## Required work
Although the material holds pictures, none belong in the copy; transcribe exactly, and only, the lines from the one with "Task: Click on the How to cite" through the end.

## Available data
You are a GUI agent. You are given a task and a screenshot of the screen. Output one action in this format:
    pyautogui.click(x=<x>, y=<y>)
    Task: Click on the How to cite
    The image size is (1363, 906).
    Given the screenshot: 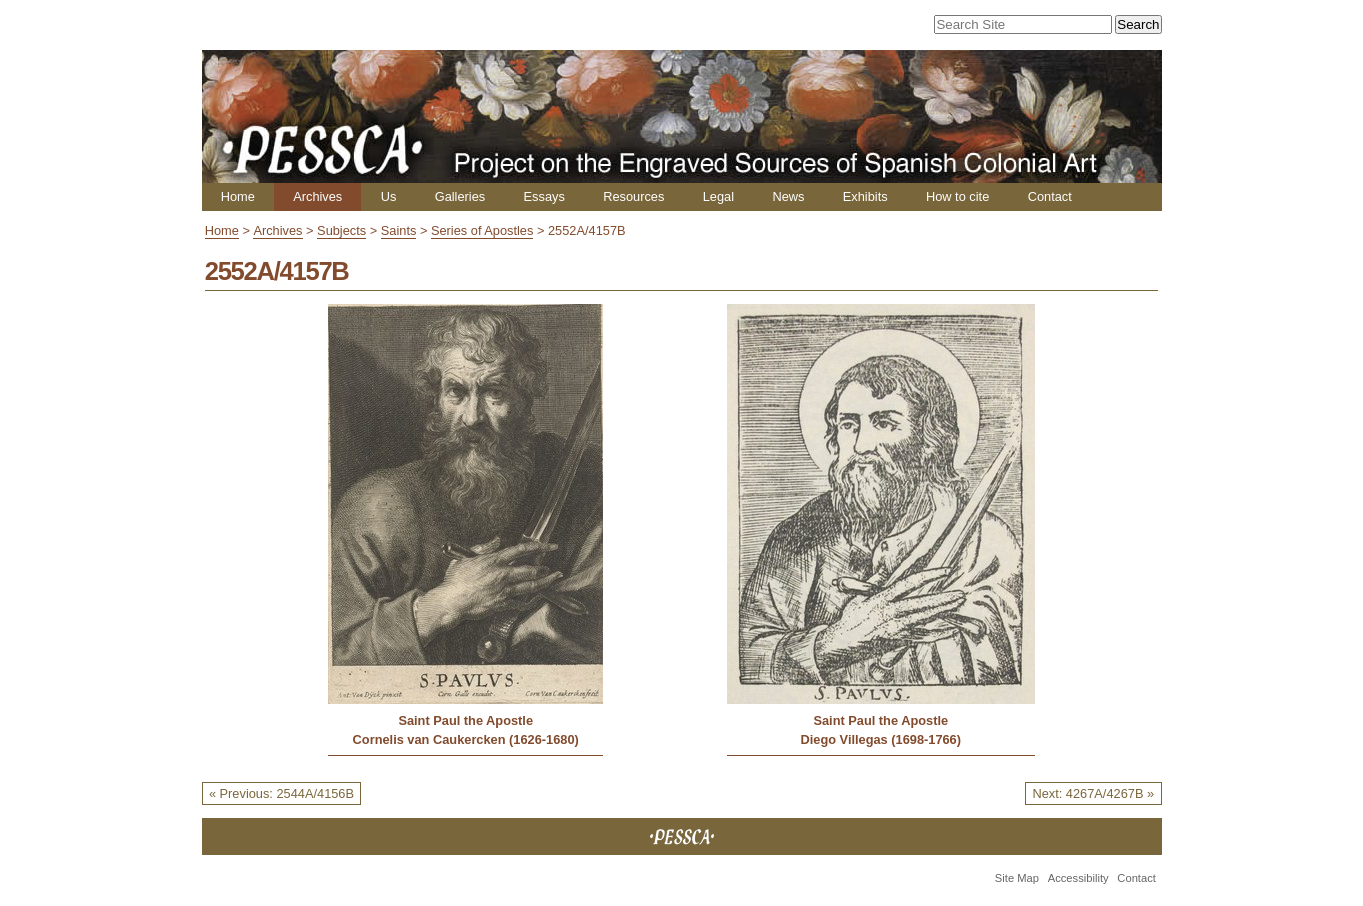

## Response to the exercise
    Task: Click on the How to cite
    The image size is (1363, 906).
    Given the screenshot: 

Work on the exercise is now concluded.